Jean-Claude would later remember thinking, “People are right.” Leila is “too Western.” But he didn’t look away, either. And in this case he didn’t seem to mind.

SEVENTEEN

MADRID, SEPTEMBER 7, MIDAFTERNOON

Alex and Rizzo arrived at the Ritz and soon found their way to a café located on the back patio of an inner courtyard. As they found seats in a comfortable shaded area, it occurred to Alex why Rizzo had been assigned to the case.
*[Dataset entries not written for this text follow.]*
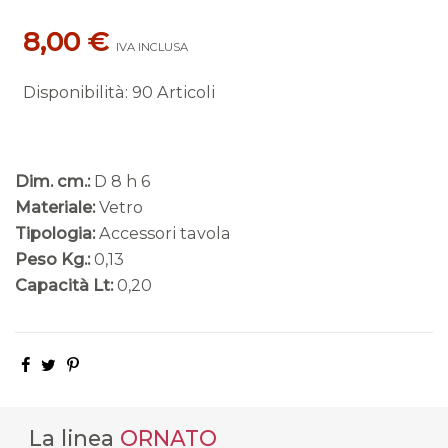
8,00 €
IVA INCLUSA
Disponibilità
:
90 Articoli
Dim. cm.:
D 8 h 6
Materiale:
Vetro
Tipologia:
Accessori tavola
Peso Kg.:
0,13
Capacità Lt:
0,20
La linea
ORNATO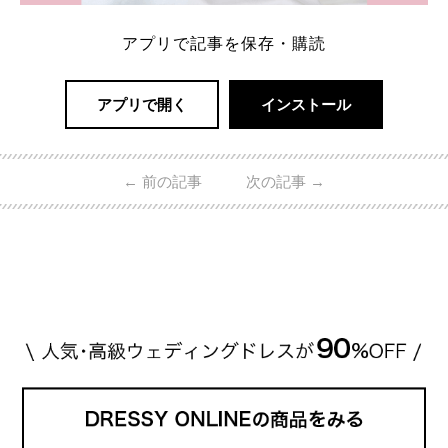
アプリで記事を保存・購読
アプリで開く
インストール
←
前の記事
次の記事
→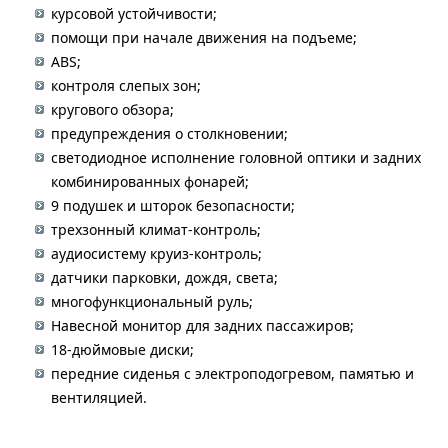
курсовой устойчивости;
помощи при начале движения на подъеме;
ABS;
контроля слепых зон;
кругового обзора;
предупреждения о столкновении;
светодиодное исполнение головной оптики и задних
комбинированных фонарей;
9 подушек и шторок безопасности;
трехзонный климат-контроль;
аудиосистему круиз-контроль;
датчики парковки, дождя, света;
многофункциональный руль;
Навесной монитор для задних пассажиров;
18-дюймовые диски;
передние сиденья с электроподогревом, памятью и
вентиляцией.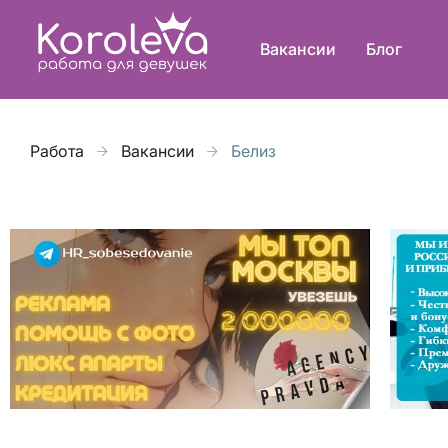
Вакансии
Блог
Работа
Вакансии
Белиз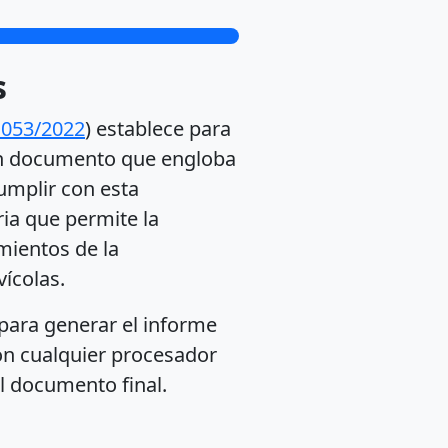
s
1053/2022
) establece para
r un documento que engloba
umplir con esta
ria que permite la
mientos de la
vícolas.
 para generar el informe
on cualquier procesador
l documento final.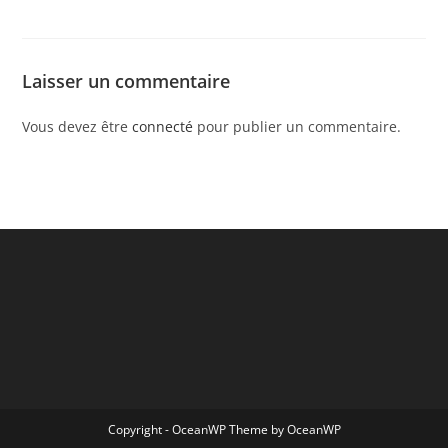
Laisser un commentaire
Vous devez être
connecté
pour publier un commentaire.
Copyright - OceanWP Theme by OceanWP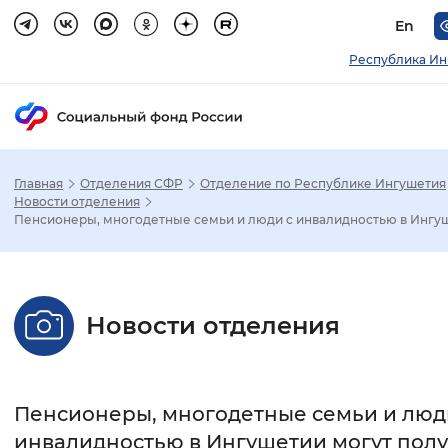
En
Республика Ин
Главная
Отделения СФР
Отделение по Республике Ингушетия
Зак
Новости отделения
Пенсионеры, многодетные семьи и люди с инвалидностью в Ингуш.
Настройка режима отображения
Размер шрифта
Новости отделения
Стандартный
Увеличенный
Крупны
Шрифт
Пенсионеры, многодетные семьи и люд
Без засечек
С засечками
инвалидностью в Ингушетии могут полу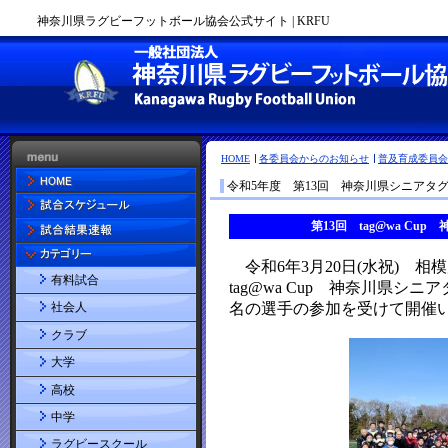
神奈川県ラグビーフットボール協会公式サイト | KRFU
HOME
各委員会からのお知らせ
普及育成委員会
令和5年度 第13回 神奈川県シニアタ
有料試合
社会人
クラブ
大学
高校
中学
ラグビースクール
Italy had the most art crime of any country in the world, with approximately twenty thousand art thefts reported each year. Russia had the second most, with approximately a tenth as many. Italy was also the only country whose government took art crime as seriously as it should. Italy’s Carabinieri were the most successful art squad worldwide, employing over three hundred full-time agents, so if Rizzo had contacts within their ranks, as assuredly he did, he would be invaluable.

“So,” Rizzo finally said, “it’s been about two months since I saw you last. You’ve managed to enjoy yourself a little bit, I hope.”

The café was shaded and fans blew cold air outdoors from within the air-conditioned hotel. Despite the bad associations with the events in Paris that had nearly cost Alex her life, she was glad to see someone here she recognized, and, for that matter, someone she trusted.